Regardless, the choice from voters is clear.
“I feel like the results indicated what I felt all along,” Thomas said. “My message was something the voters picked up on. Look at the margin of victory. People rallied behind this idea of getting a better look at the school district’s finances, getting rid of no-bid contracts and putting more of that money into the classrooms, where it belongs.”
Here is the unofficial voting breakdown by precinct:
Britt David: Thomas 84, Wells 15.
Cornerstone: Thomas 288, Wells 59.
St. Mark: Thomas 564, Wells 154.
St. Peter: Thomas 169, Wells 32.
Wynnbrook: Thomas 306, Wells 112.
In-person early voting: Thomas 470, Wells 90.
After a heated runoff campaign, Wells called Thomas to concede and offer congratulations at 8:40 p.m.
“I thought it was a nice, taking-the-high-road kind of concession,” Thomas said. “I thanked him very much.”
Wells said, “He ran a good campaign. What can you say?”
This election will mark the end of an era when Wells yields his seat to Thomas in January. Wells, who began his tenure on the school board when its members were appointed by the grand jury, is the last representative left from the nine-person panel that became an elected governing body in 1993.
Wells recalled when he served on Columbus Council before the school board that then-city manager Frank Lambert told him, “Every time you vote on something, you make half the people glad and half the people mad. The people you make glad don’t remember, and the people you make mad never forget.”
Wells chuckled at the memory and concluded, “Those votes build up. It’s time to go.”
Perhaps the most memorable vote was two years ago, when Wells led a bloc of board members who voted -- without explanation that night -- against retiring superintendent Susan Andrews’ nine recommended personnel moves.
Thomas, whose wife teaches in the district, has mentioned that vote as part of his motivation to challenge Wells.
Thomas received 35.27 percent (1,449 votes) May 20. Wells got in the runoff by squeaking past John “Bart” Steed, owner of Kar-Tunes Car Stereo, by less than 1 percent of the vote -- 27.56 percent (1,132 votes) to 26.61 percent (1,093 votes). Victor Morales, training and development coordinator for Pratt & Whitney, garnered 10.44 percent (429 votes).
So about 72 percent of the voters were against Wells two months ago and 80 percent opposed him Tuesday.
Asked for his reaction, Wells chose to focus on the positive.

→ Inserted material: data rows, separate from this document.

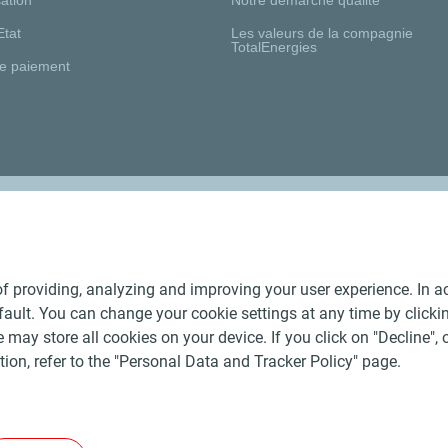
Etat
Les valeurs de la compagnie
TotalEnergies
e paiement
Nos distributeurs régionaux
f providing, analyzing and improving your user experience. In ac
ult. You can change your cookie settings at any time by click
 may store all cookies on your device. If you click on "Decline", o
tion, refer to the "Personal Data and Tracker Policy" page.
Générales de Vente Produits Pétroliers
-
Données personnelles
-
ite
-
Les sites de la compagnie TotalEnergies
-
Accessibilité: no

“I had a good run,” Wells said. “I enjoyed it. I met a lot of people, and I was able to help a lot of people.”
The runoff result also continued the trend established May 20, when the only other board member facing opposition this election cycle was ousted: Attorney and political consultant Frank Myers decisively defeated first-term representative and former educator Beth Harris in District 8. Myers received 64.13 percent (1,507 votes) and Harris 35.32 percent (830 votes).
The board’s lone county-wide seat also will have a new representative.
NeighborWorks Columbus president Cathy Williams didn’t run for a third term. Kia Chambers, a real estate company owner and former teacher, won a three-way race May 20 with 52.55 percent (12,306 votes). Owen Ditchfield, a retired educator and former District 7 representative, finished second with 30.7 percent (7,189 votes) and former NAACP Columbus chapter president and retired soldier Nate Sanderson finished third with 16.57 percent (3,880 votes).